Abstract: Silent and stable long laminar plasma jets can be generated in a rather wide range of working parameters. The laminar flow state can be maintained even if considerable parameter fluctuations exist in the laminar plasma jet or if there is an impact of laterally injected particulate matter and its carrier gas. The attractive special features of laminar plasma jets include extremely low noise level, less entrainment of ambient air, much longer and adjustable high-temperature region length, and smaller axial gradient of plasma parameters. Modeling results show that the laminar plasma jet length increases with increasing jet inlet velocity or temperature and the effect of natural convection on laminar plasma jet characteristics can be ignored, consistent with experimental observations. The large difference between laminar and turbulent plasma jet characteristics is revealed to be due to their different laws of surrounding gas entrainment. Besides the promising applications of the laminar plasma jet to remelting and cladding strengthening of the metallic surface and to thermal barrier coating preparation, it is expected that the laminar plasma jet can become a rather ideal object for the basic studies of thermal plasma science owing to the nonexistence of the complexity caused by turbulence.

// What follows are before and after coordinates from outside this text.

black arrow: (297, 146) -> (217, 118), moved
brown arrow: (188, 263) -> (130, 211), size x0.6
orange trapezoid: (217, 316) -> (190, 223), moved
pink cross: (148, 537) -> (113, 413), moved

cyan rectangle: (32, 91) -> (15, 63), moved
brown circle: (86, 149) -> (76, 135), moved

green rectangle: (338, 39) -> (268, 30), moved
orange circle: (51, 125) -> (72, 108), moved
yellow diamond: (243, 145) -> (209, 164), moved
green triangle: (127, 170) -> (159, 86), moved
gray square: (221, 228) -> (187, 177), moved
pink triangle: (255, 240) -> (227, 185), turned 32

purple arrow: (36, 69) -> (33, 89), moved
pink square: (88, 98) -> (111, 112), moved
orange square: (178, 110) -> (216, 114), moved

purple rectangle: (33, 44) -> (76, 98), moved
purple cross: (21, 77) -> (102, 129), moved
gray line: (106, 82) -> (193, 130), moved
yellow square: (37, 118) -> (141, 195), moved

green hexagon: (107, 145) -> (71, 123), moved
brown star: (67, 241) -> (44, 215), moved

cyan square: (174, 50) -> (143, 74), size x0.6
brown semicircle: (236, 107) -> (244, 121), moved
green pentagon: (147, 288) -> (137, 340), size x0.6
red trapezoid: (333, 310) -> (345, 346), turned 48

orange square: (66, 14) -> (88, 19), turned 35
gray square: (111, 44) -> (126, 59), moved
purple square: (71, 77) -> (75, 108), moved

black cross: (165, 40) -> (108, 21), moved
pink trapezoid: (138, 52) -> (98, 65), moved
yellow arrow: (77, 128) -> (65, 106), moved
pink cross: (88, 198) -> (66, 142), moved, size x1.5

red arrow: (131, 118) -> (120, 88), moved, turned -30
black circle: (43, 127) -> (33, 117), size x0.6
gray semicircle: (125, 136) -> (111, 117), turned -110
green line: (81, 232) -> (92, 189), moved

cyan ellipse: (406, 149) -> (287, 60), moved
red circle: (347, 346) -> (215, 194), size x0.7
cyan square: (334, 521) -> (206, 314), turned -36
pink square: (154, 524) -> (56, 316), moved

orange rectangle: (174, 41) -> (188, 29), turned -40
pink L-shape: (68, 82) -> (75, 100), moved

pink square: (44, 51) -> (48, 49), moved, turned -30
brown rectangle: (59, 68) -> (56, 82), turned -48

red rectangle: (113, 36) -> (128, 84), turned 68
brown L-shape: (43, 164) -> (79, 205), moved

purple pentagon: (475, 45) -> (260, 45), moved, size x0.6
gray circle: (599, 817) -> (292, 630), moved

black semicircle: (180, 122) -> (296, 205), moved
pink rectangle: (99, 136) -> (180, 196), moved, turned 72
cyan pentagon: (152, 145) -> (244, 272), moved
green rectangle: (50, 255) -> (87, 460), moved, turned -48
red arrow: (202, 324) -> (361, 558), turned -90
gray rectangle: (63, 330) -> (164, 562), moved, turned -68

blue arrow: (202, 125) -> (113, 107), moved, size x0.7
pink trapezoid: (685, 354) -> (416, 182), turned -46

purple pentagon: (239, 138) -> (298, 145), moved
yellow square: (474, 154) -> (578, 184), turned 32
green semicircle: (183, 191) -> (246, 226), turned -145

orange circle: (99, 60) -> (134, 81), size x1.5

Keywords: thermal plasma jets; jet flow state; jet characteristics; carrier-gas impact; ambient air entrainment; buoyancy effects; applications; experiments; modeling.

*Paper presented at the 17th International Symposium on Plasma Chemistry (ISPC 17), Toronto, Ontario, Canada, 7-12 August 2005. Other presentations are published in this issue, pp. 1093-1298.